Emergency Shutdown Systems
Graduate Diploma of Engineering (Electrical and Instrumentation in Oil and Gas)
Duration: 1 year
Master of Engineering (Electrical and Instrumentation in Oil and Gas) Duration: 2 years
Grad Dip total course credit points = 24 (3 credits x 8 (units))
Masters total course credit points = 48
(12 credits (Thesis) + 3 credits x 12 (units))
Mode of Delivery
Combination of modes: Online synchronous lectures; asynchronous discussion groups, videos, remote and cloud-based labs (simulations); web and video conferencing tutorials. High emphasis on personal and group self-study.

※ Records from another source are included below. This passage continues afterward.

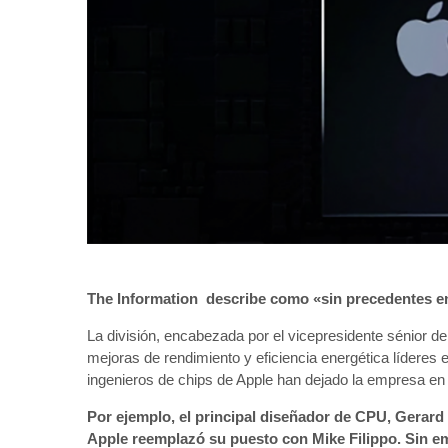
The Information describe como «sin precedentes en 
La división, encabezada por el vicepresidente sénior de
mejoras de rendimiento y eficiencia energética líderes 
ingenieros de chips de Apple han dejado la empresa en 
Por ejemplo, el principal diseñador de CPU, Gerard Wi
Apple reemplazó su puesto con Mike Filippo. Sin em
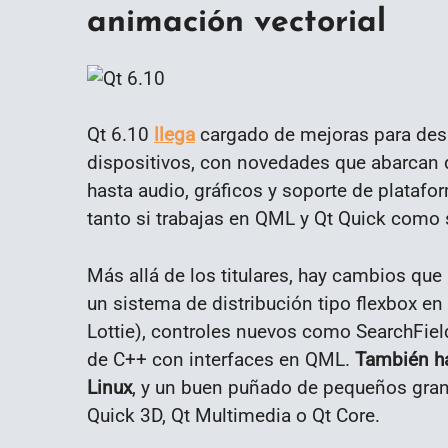
animación vectorial
Qt 6.10
llega
cargado de mejoras para desa
dispositivos, con novedades que abarcan d
hasta audio, gráficos y soporte de plataf
tanto si trabajas en QML y Qt Quick como 
Más allá de los titulares, hay cambios que
un sistema de distribución tipo flexbox en
Lottie), controles nuevos como SearchFie
de C++ con interfaces en QML.
También h
Linux
, y un buen puñado de pequeños gra
Quick 3D, Qt Multimedia o Qt Core.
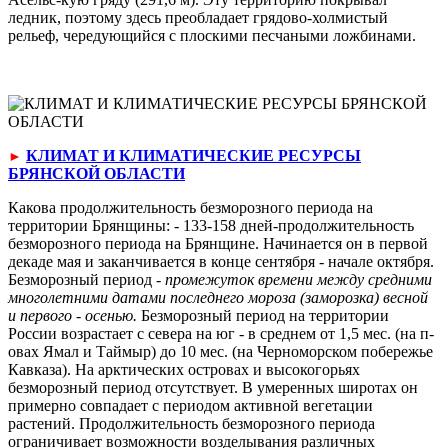
ледник, поэтому здесь преобладает грядово-холмистый
рельеф, чередующийся с плоскими песчаными ложбинами.
КЛИМАТ И КЛИМАТИЧЕСКИЕ РЕСУРСЫ
►
БРЯНСКОЙ ОБЛАСТИ
Какова продолжительность безморозного пери­ода на
территории Брянщины: - 133-158 дней-продолжительность
безморозного периода на Брянщине. Начинается он в первой
декаде мая и заканчивается в конце сен­тября - начале октября.
Безморозный период -
промежуток времени между средними
много­летними датами последнего мороза (заморозка) весной
и первого - осенью.
Безморозный период на территории
России возрастает с севера на юг - в среднем от 1,5 мес. (на п-
овах Ямал и Таймыр) до 10 мес. (на Черноморском побережье
Кавказа). На арктических островах и высокогорьях
безморозный период отсутствует. В умеренных широтах он
примерно совпадает с перио­дом активной вегетации
растений. Продолжительность безморозного перио­да
ограничивает возможности возделывания различных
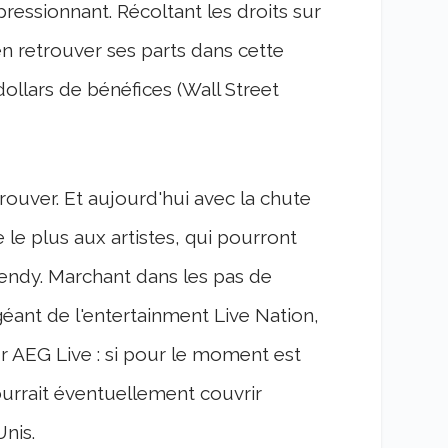
essionnant. Récoltant les droits sur
n retrouver ses parts dans cette
dollars de bénéfices (Wall Street
 trouver. Et aujourd'hui avec la chute
 le plus aux artistes, qui pourront
Brendy. Marchant dans les pas de
éant de l'entertainment Live Nation,
r AEG Live : si pour le moment est
ourrait éventuellement couvrir
nis.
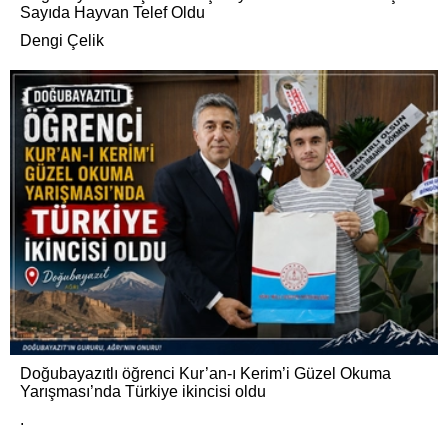
Sayıda Hayvan Telef Oldu
Dengi Çelik
Doğubayazıtlı öğrenci Kur’an-ı Kerim’i Güzel Okuma
Yarışması’nda Türkiye ikincisi oldu
.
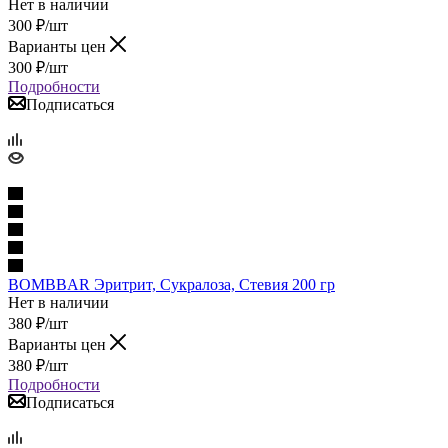
Нет в наличии
300
₽
/шт
Варианты цен
300
₽
/шт
Подробности
Подписаться
BOMBBAR Эритрит, Сукралоза, Стевия 200 гр
Нет в наличии
380
₽
/шт
Варианты цен
380
₽
/шт
Подробности
Подписаться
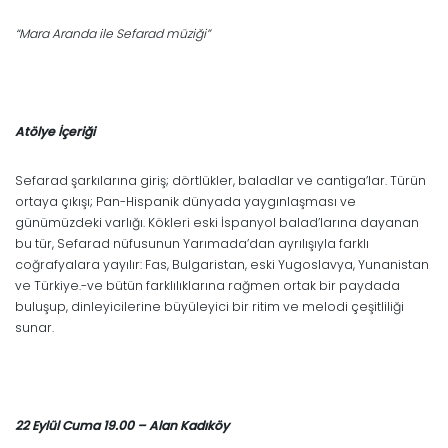
“Mara Aranda ile Sefarad müziği”
Atölye İçeriği
Sefarad şarkılarına giriş; dörtlükler, baladlar ve cantiga’lar. Türün
ortaya çıkışı; Pan-Hispanik dünyada yaygınlaşması ve
günümüzdeki varlığı. Kökleri eski İspanyol balad’larına dayanan
bu tür, Sefarad nüfusunun Yarımada’dan ayrılışıyla farklı
coğrafyalara yayılır: Fas, Bulgaristan, eski Yugoslavya, Yunanistan
ve Türkiye.-ve bütün farklılıklarına rağmen ortak bir paydada
buluşup, dinleyicilerine büyüleyici bir ritim ve melodi çeşitliliği
sunar.
22 Eylül Cuma 19.00 – Alan Kadıköy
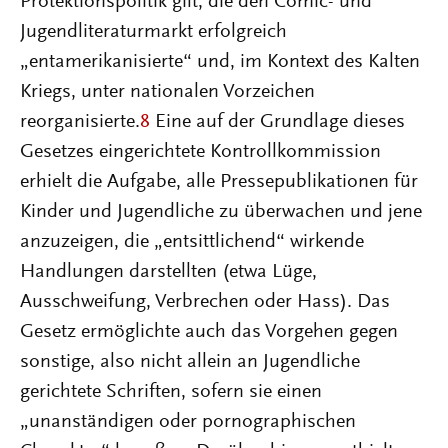
Protektionspolitik gilt, die den Comic- und
Jugendliteraturmarkt erfolgreich
„entamerikanisierte“ und, im Kontext des Kalten
Kriegs, unter nationalen Vorzeichen
reorganisierte.
8
Eine auf der Grundlage dieses
Gesetzes eingerichtete Kontrollkommission
erhielt die Aufgabe, alle Pressepublikationen für
Kinder und Jugendliche zu überwachen und jene
anzuzeigen, die „entsittlichend“ wirkende
Handlungen darstellten (etwa Lüge,
Ausschweifung, Verbrechen oder Hass). Das
Gesetz ermöglichte auch das Vorgehen gegen
sonstige, also nicht allein an Jugendliche
gerichtete Schriften, sofern sie einen
„unanständigen oder pornographischen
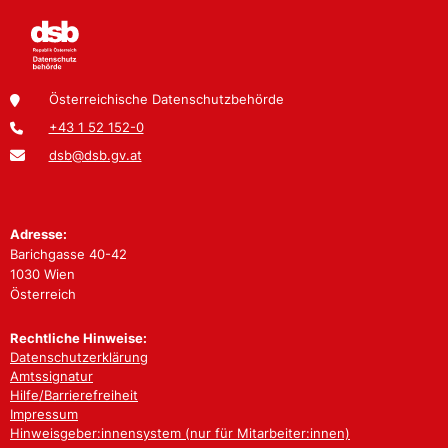
Österreichische Datenschutzbehörde
+43 1 52 152-0
dsb@dsb.gv.at
Adresse:
Barichgasse 40-42
1030 Wien
Österreich
Rechtliche Hinweise:
Datenschutzerklärung
Amtssignatur
Hilfe/Barrierefreiheit
Impressum
Hinweisgeber:innensystem (nur für Mitarbeiter:innen)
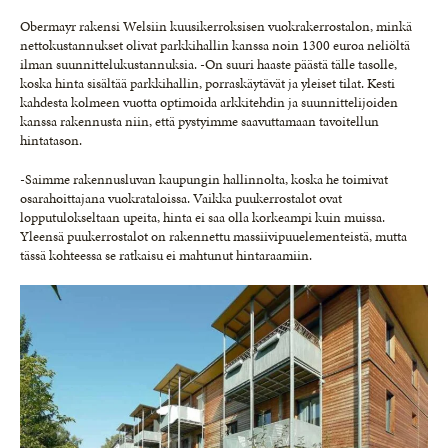
Obermayr rakensi Welsiin kuusikerroksisen vuokrakerrostalon, minkä
nettokustannukset olivat parkkihallin kanssa noin 1300 euroa neliöltä
ilman suunnittelukustannuksia. -On suuri haaste päästä tälle tasolle,
koska hinta sisältää parkkihallin, porraskäytävät ja yleiset tilat. Kesti
kahdesta kolmeen vuotta optimoida arkkitehdin ja suunnittelijoiden
kanssa rakennusta niin, että pystyimme saavuttamaan tavoitellun
hintatason.
-Saimme rakennusluvan kaupungin hallinnolta, koska he toimivat
osarahoittajana vuokrataloissa. Vaikka puukerrostalot ovat
lopputulokseltaan upeita, hinta ei saa olla korkeampi kuin muissa.
Yleensä puukerrostalot on rakennettu massiivipuuelementeistä, mutta
tässä kohteessa se ratkaisu ei mahtunut hintaraamiin.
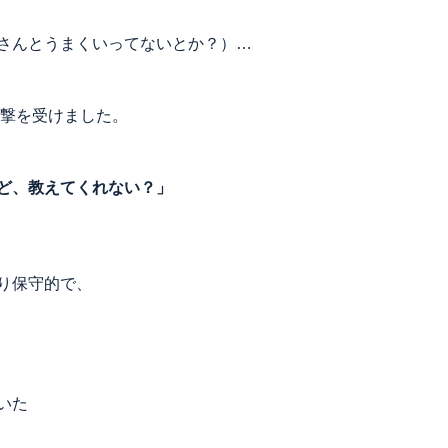
さんとうまくいってないとか？）…
衝撃を受けました。
ど、教えてくれない？」
り保守的で、
いた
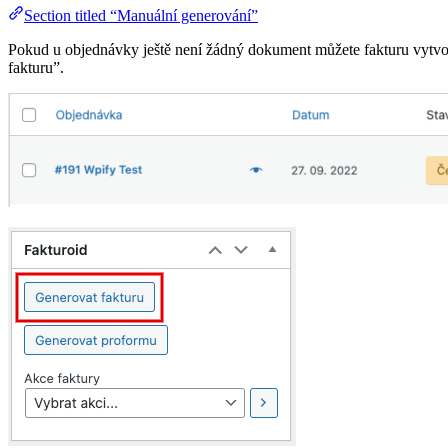
Section titled “Manuální generování”
Pokud u objednávky ještě není žádný dokument můžete fakturu vytvoř
fakturu”.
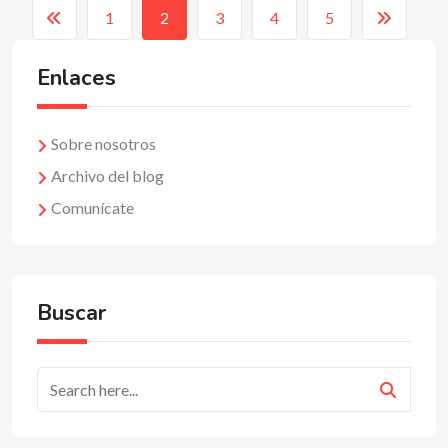
1
2
3
4
5
Enlaces
Sobre nosotros
Archivo del blog
Comunícate
Buscar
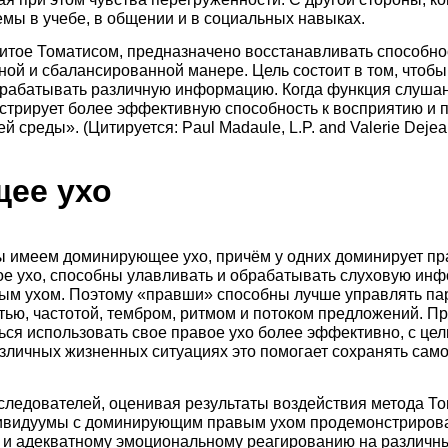
мы в учебе, в общении и в социальных навыках.
итое Томатисом, предназначено восстанавливать способно
ой и сбалансированной манере. Цель состоит в том, чтобы
ерабатывать различную информацию. Когда функция слуша
стрирует более эффективную способность к восприятию и п
среды». (Цитируется: Paul Madaule, L.P. and Valerie Dejean,
ее ухо
ы имеем доминирующее ухо, причём у одних доминирует прав
вое ухо, способны улавливать и обрабатывать слуховую ин
м ухом. Поэтому «правши» способны лучше управлять па
стью, частотой, тембром, ритмом и потоком предложений. 
ься использовать свое правое ухо более эффективно, с це
азличных жизненных ситуациях это помогает сохранять сам
ледователей, оценивая результаты воздействия метода Том
ндивидуумы с доминирующим правым ухом продемонстриров
 и адекватному эмоциональному реагированию на различны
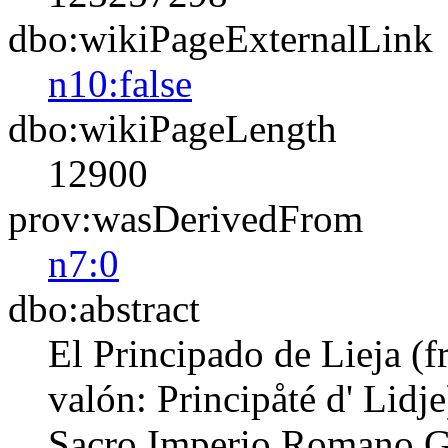
dbo:wikiPageExternalLink
n10:false
dbo:wikiPageLength
12900
prov:wasDerivedFrom
n7:0
dbo:abstract
El Principado de Lieja (f
valón: Principåté d' Lidje
Sacro Imperio Romano Ge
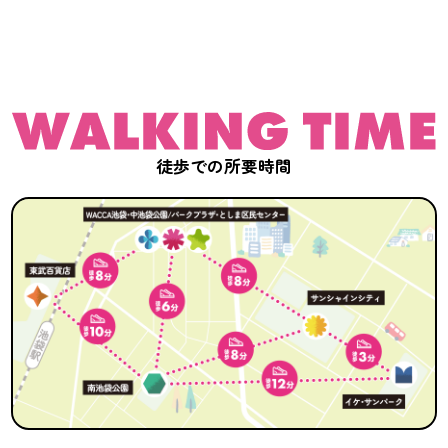
徒歩での所要時間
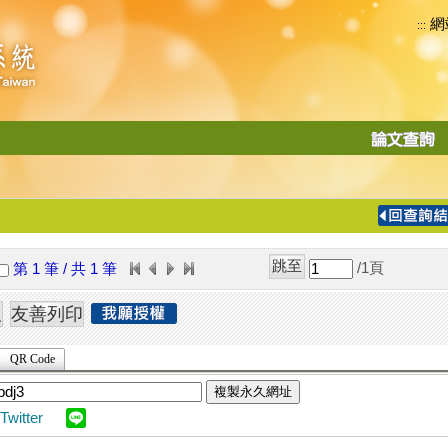
網
:::
功
能
切
換
導
覽
/1
頁
第 1 筆 / 共 1 筆
列
QR Code
複製永久網址
Twitter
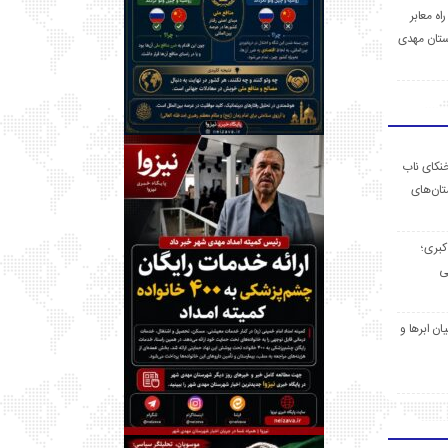
 راه معابر
تان مهدی
خنکای ناب
ان‌های
 کبری؛
ی
ان ابرها و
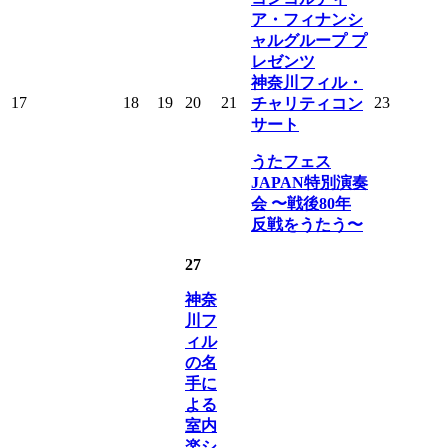
ア・フィナンシ
ャルグループ プ
レゼンツ
神奈川フィル・
17
18
19
20
21
23
チャリティコン
サート
うたフェス
JAPAN特別演奏
会 〜戦後80年
反戦をうたう〜
27
神奈
川フ
ィル
の名
手に
よる
室内
楽シ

Delivery/ Contact Hours per week
Student workload including “contact hours” = 10 hours per week: Lecture 1 hour
Tutorial Lecture 1 hours
Practical / Lab 1 hour (where relevant) Personal Study recommended - 7 hours
Students will be provided with Blackboard Collaborate (or similar) for video and web conferencing. This will allow them to attend lectures, interact with lecturers and fellow students, and use the Remote Lab facility. Students will be required to download the latest version of Java and .NET in order to use these packages.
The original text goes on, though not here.